The musical is a well-known genre in Hong Kong, but Office is the first such movie to gain prominence overseas. The cast, which is well known locally—Eason Chan and Tang Wei—are less known abroad—so what can it be?
The story kicks off a short while before the 2008 global financial crisis, following Lee Xiang’s (Wang Ziyi) point of view on his first day as a probationary hire at Jones & Sunn. As the innocent intern is slowly introduced to the complex surroundings of his workplace, the viewer too first look into the office: machines churning, cogs turning, workers bumping into each other as they rush to their posts—the whole atmosphere is frantic. This out-of-control ambience remains for the rest of the film.
Throughout Office’s two-hour playtime, the audience watches the inevitable tragedy unfold between three couples at different stages of their career path. Topmost is Chairman Ho Chung-ping’s (Chow Yun-fat) love affair with scheming Winnie Cheung (Sylvia Chang), while his wife is in a deep coma. Then we have David Wong (Eason Chan), who lets his greed for money take over his life and who somehow manages to schmooze his unhappy coworker, Sophie (Tang Wei). And just starting out at Jones & Sunn are Lee Xiang (Wang Ziyi) and Kat (Lang Yue-ting), who are initially innocently enthusiastic about the cooperate world… until they see the furtive power plays and manipulation between their coworkers, exposed layer by layer as the plot unfolds, bringing to light themes of betrayal, greed and 20th century capitalism—themes that contributed much to Office’s success at the box office by setting it apart from other Hong Kong films of its genre.

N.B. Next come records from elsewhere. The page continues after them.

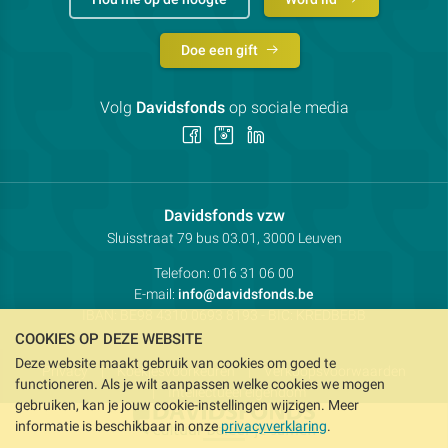
Doe een gift
Volg
Davidsfonds
op sociale media
Volg
Volg
Volg
ons
ons
ons
op
op
op
Facebook
Instagram
LinkedIn
Contactpersoon:
Davidsfonds vzw
Adres:
Sluisstraat 79
bus 03.01, 3000
Leuven
Telefoon:
016 31 06 00
E-mail:
info@davidsfonds.be
IBAN:
BE98 4310 0693 8193
- BIC:
KREDBEBB
COOKIES OP DEZE WEBSITE
Deze website maakt gebruik van cookies om goed te
Privacy
Koekjesvoorkeuren
Verkoopsvoorwaarden
functioneren. Als je wilt aanpassen welke cookies we mogen
Intellectueel eigendom
gebruiken, kan je jouw cookie-instellingen wijzigen. Meer
informatie is beschikbaar in onze
privacyverklaring
.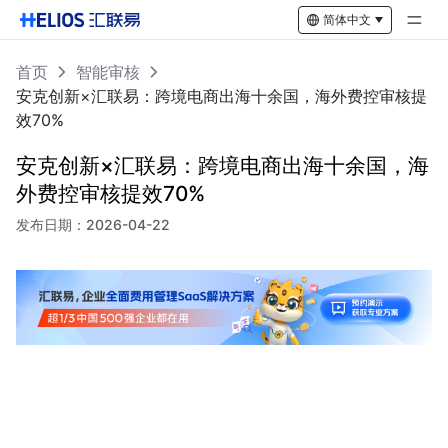
简体中文
首页
智能审核
安克创新×汇联易：跨境电商出海十余国，海外费控审核提
效70%
安克创新×汇联易：跨境电商出海十余国，海
外费控审核提效70%
发布日期：
2026-04-22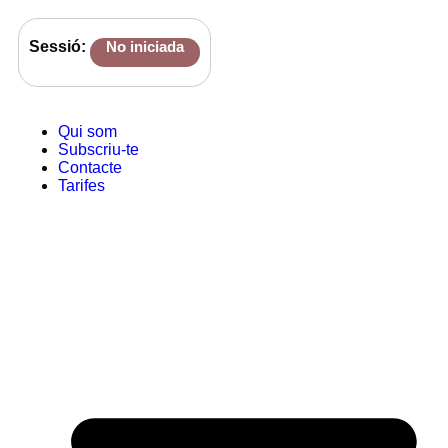
Sessió:
No iniciada
Qui som
Subscriu-te
Contacte
Tarifes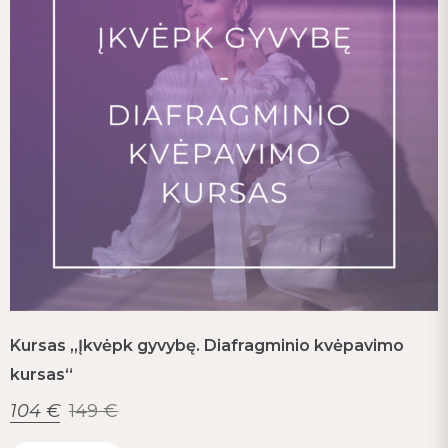
Kursas „Įkvėpk gyvybę. Diafragminio kvėpavimo
kursas“
104
€
149
€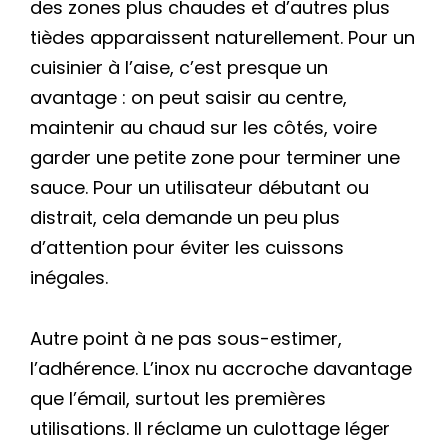
des zones plus chaudes et d’autres plus
tièdes apparaissent naturellement. Pour un
cuisinier à l’aise, c’est presque un
avantage : on peut saisir au centre,
maintenir au chaud sur les côtés, voire
garder une petite zone pour terminer une
sauce. Pour un utilisateur débutant ou
distrait, cela demande un peu plus
d’attention pour éviter les cuissons
inégales.
Autre point à ne pas sous-estimer,
l’adhérence. L’inox nu accroche davantage
que l’émail, surtout les premières
utilisations. Il réclame un culottage léger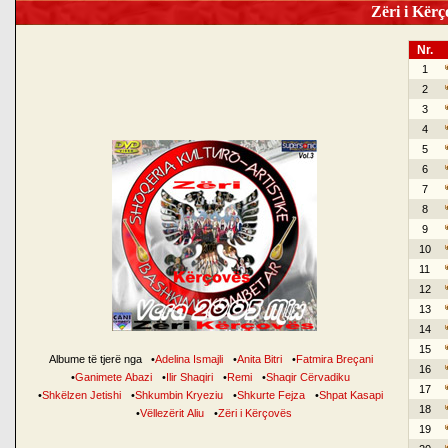
Zëri i Kërço
Nr.
1
2
3
4
5
6
7
8
9
10
11
12
13
14
15
Albume të tjerë nga
•
Adelina Ismajli
•
Anita Bitri
•
Fatmira Breçani
16
•
Ganimete Abazi
•
Ilir Shaqiri
•
Remi
•
Shaqir Cërvadiku
17
•
Shkëlzen Jetishi
•
Shkumbin Kryeziu
•
Shkurte Fejza
•
Shpat Kasapi
18
•
Vëllezërit Aliu
•
Zëri i Kërçovës
19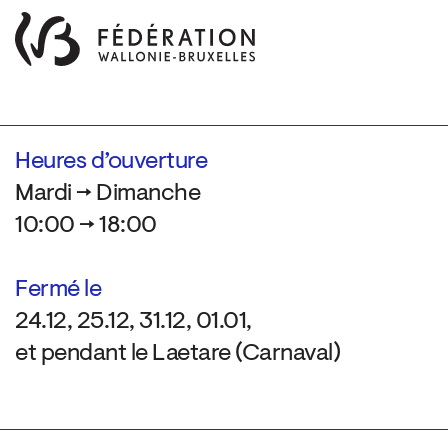
Heures d’ouverture
Mardi → Dimanche
10:00 → 18:00
Fermé le
24.12, 25.12, 31.12, 01.01,
et pendant le Laetare (Carnaval)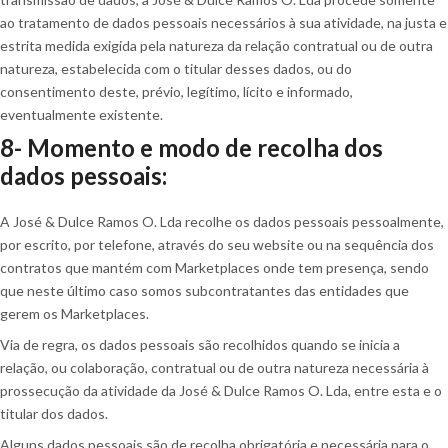
ao tratamento de dados pessoais necessários à sua atividade, na justa e
estrita medida exigida pela natureza da relação contratual ou de outra
natureza, estabelecida com o titular desses dados, ou do
consentimento deste, prévio, legítimo, lícito e informado,
eventualmente existente.
8- Momento e modo de recolha dos
dados pessoais:
A José & Dulce Ramos O. Lda recolhe os dados pessoais pessoalmente,
por escrito, por telefone, através do seu website ou na sequência dos
contratos que mantém com Marketplaces onde tem presença, sendo
que neste último caso somos subcontratantes das entidades que
gerem os Marketplaces.
Via de regra, os dados pessoais são recolhidos quando se inicia a
relação, ou colaboração, contratual ou de outra natureza necessária à
prossecução da atividade da José & Dulce Ramos O. Lda, entre esta e o
titular dos dados.
Alguns dados pessoais são de recolha obrigatória e necessária para o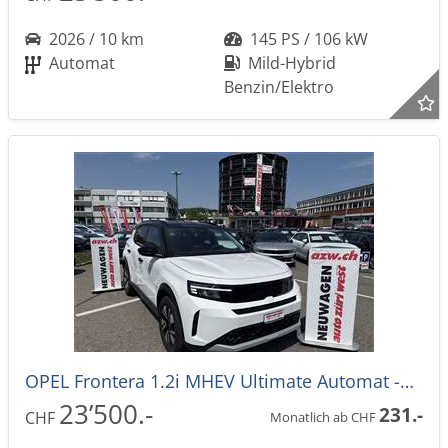
2026 / 10 km
145 PS / 106 kW
Automat
Mild-Hybrid
Benzin/Elektro
OPEL Frontera 1.2i MHEV Ultimate Automat -28%
23’500.-
231.-
CHF
Monatlich ab CHF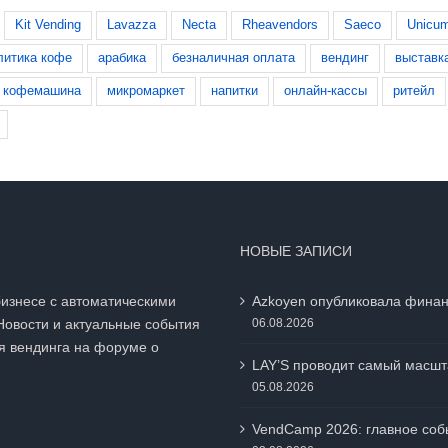
Kit Vending
Lavazza
Necta
Rheavendors
Saeco
Unicu
литика кофе
арабика
безналичная оплата
вендинг
выставк
кофемашина
микромаркет
напитки
онлайн-кассы
ритейл
НОВЫЕ ЗАПИСИ
бизнесе с автоматическими
Azkoyen опубликовала финан
Новости и актуальные события
06.08.2026
я вендинга на
форуме о
LAY’S проводит самый масшт
05.08.2026
VendCamp 2026: главное собы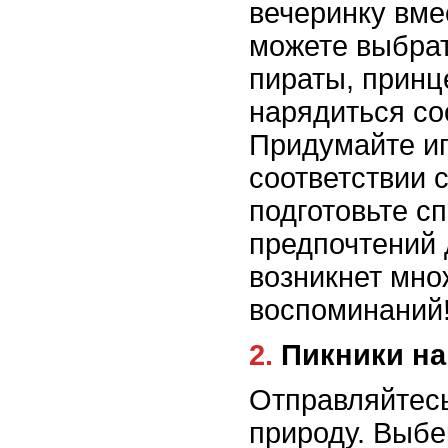
вечеринку вме
можете выбрат
пираты, принц
нарядиться со
Придумайте иг
соответствии 
подготовьте с
предпочтений 
возникнет мно
воспоминаний
2. Пикники н
Отправляйтесь
природу. Выбе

While other local musical-films tend to focus on story lines concerning spy agents and prisoners, To’s examination of office politics is much more relatable. Throughout the film, I found myself nodding at the all-too-familiar scenes and was left wondering: is this the path I’m also headed down?
Because Office was originally a stage play, its musical roots stems from a theatrical arts style. Elements of a traditional play are also directly incorporated into the film. Heavy sentiments are expressed through lyrics, offering insight into the characters’ minds and true emotions. Much of the spoken exchanges between the office workers are lies that are directly contrasted by the lyrics in the songs they sing. For example, in a melodic soliloquy, Kat sings about her true identity after lying to Lee Xiang about her family. “Do you believe I like myself only if I’m unlike myself?” she croons.
The biggest distinction between Office and other films of its type is the masterful use of setting, fashioned by production designer William Chang. The surrealist, exaggerated presentation is something that is typically only seen in a stage play, but Chang has modified it so that it’s not only well adapted to the big screen, but also so that it advances the plot. Office deservedly won Best Art Direction at the 35th Hong Kong Film Awards. But, ultimately, it’s the relatability of the subject matter that has made Office such a hit both locally and internationally.